AprendizajeMaquina
Aprendizaje maquina is a gem that help us to write ruby machine learning algorithms.
Installation
Add this line to your application's Gemfile:
gem 'aprendizaje_maquina'
And then execute:
$ bundle
Or install it yourself as:
$ gem install aprendizaje_maquina
Usage
linear regression model
first
require 'aprendizaje_maquina'
load data from a CSV file
load = AprendizajeMaquina::Cargar.new("file.csv")
# specify the column that you want to store on a vector
y = load.to_vector(3)
# if you don't specify the column or range of columns
# this put all the data of the csv file in a matrix
matrix = load.to_matrix
# create a matrix with the data in the column 0 of the csv file
x = load.to_matrix(0) # you can specify range like this load.to_matrix(0..4)
x_with_ones = x.add_ones # this add a column of ones to the matrix
to normalize data
x.normalize
create an instance of the class RegresionLineal
regresion_lineal = AprendizajeMaquina::RegresionLineal.new(x_matrix,y_vector)
regresion_lineal.find_ecuation # (or use the alias :train) return a Vector
m = Matrix[[1,95]]
puts regresion_lineal.make_prediction(m) # (or use the alias :predict) to make predictions
# => Vector[193.45225618631895]
linear regresion with arrays
x = [74,92,63,72,58,78,85,85,73,62,80,72]
y = [168,196,170,175,162,169,190,186,176,170,176,179]
regresion_simple = AprendizajeMaquina::RegresionLineal.new(x,y)
regresion_simple.train
p regresion_simple.ecuacion
p regresion_simple.predict(95)
Logistic Classification
data = AprendizajeMaquina::Cargar.new("data.csv")

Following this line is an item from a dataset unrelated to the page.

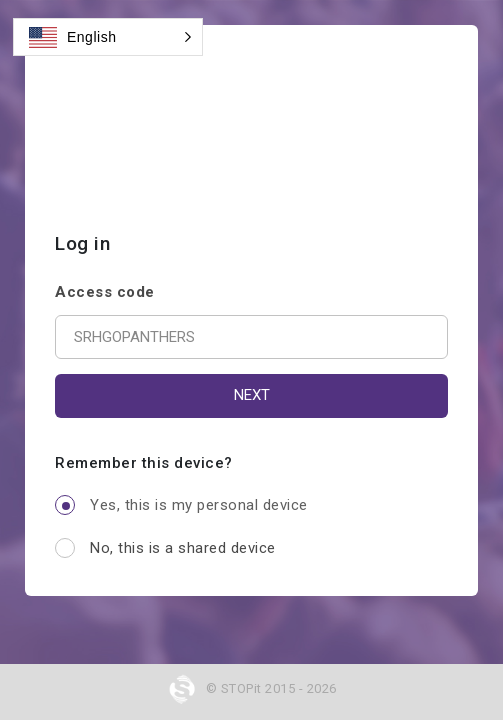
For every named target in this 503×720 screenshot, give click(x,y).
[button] (108, 37)
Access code (105, 292)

x = data.to_matrix(0..1).add_ones
y = data.to_vector(2)
initial_theta = Vector[0,0,0]
cl = AprendizajeMaquina::ClasificacionLogistica.new(x,y,initial_theta)
training
the method ClasificacionLogistica#train receives 3 inputs, the first is the numbers of iterations, the second is the alpha value(step size), last one is type of training method ('SGD' for Stochastic Gradient Descents, 'Grad' for Batch Gradiendt Descent and 'Newm' for Newton's method)
example 1:
cl.train(12,0.01,'SGD')
example 2:
cl.train(10,'NewM') # Newton's method dont use alpha
example 3:
cl.train(400,0.001,'Grad')
predictions
if cl.predict(Matrix[[1,24,0]]) == 1
p "CANSADO"
else
p "DESCANSADO"
end
make predictions for multiclass(one vs all)
initial_theta_for_each_class = [
Vector[-38.98494868465186, 3.133704064187691,-1.0058753929521247],
Vector[40.93814883472139,-3.2195737672278586, -0.8080682715294277],
Vector[-7.220460,0.256681,1.141166]
]
predicted_val = []
initial_theta_for_each_class.each do |e|
multiclass = AprendizajeMaquina::ClasificacionLogistica.new(x,y,e)
predicted_val << multiclass.predict(Matrix[[1,13.5,1.83]])
end
if predicted_val[0] == 1
puts "Vino Tinto"
elsif predicted_val[1] == 1
puts "Vino Rosado"
elsif predicted_val[2] == 1
puts "Vino Blanco"
else
puts predicted_val
end
Clustering
load_data = AprendizajeMaquina::Cargar.new('clustering_data.csv')
dataset = load_data.to_matrix
# initialize with 2 cluster centroids
clustering = AprendizajeMaquina::KmeansClustering.new(2,dataset)
# fit the model with 20 iterations
clustering.fit(20)
# watch the values in their respective cluster
p clustering.cluster(0)
p clustering.cluster(1)
# Predict the closest cluster
p clustering.predict(Vector[63,190])
Decision tree
tree = AprendizajeMaquina::DecisionTree.new(dataset)
print tree.display_tree
puts tree.predict(datatest)
License
The gem is available as open source under the terms of the MIT License.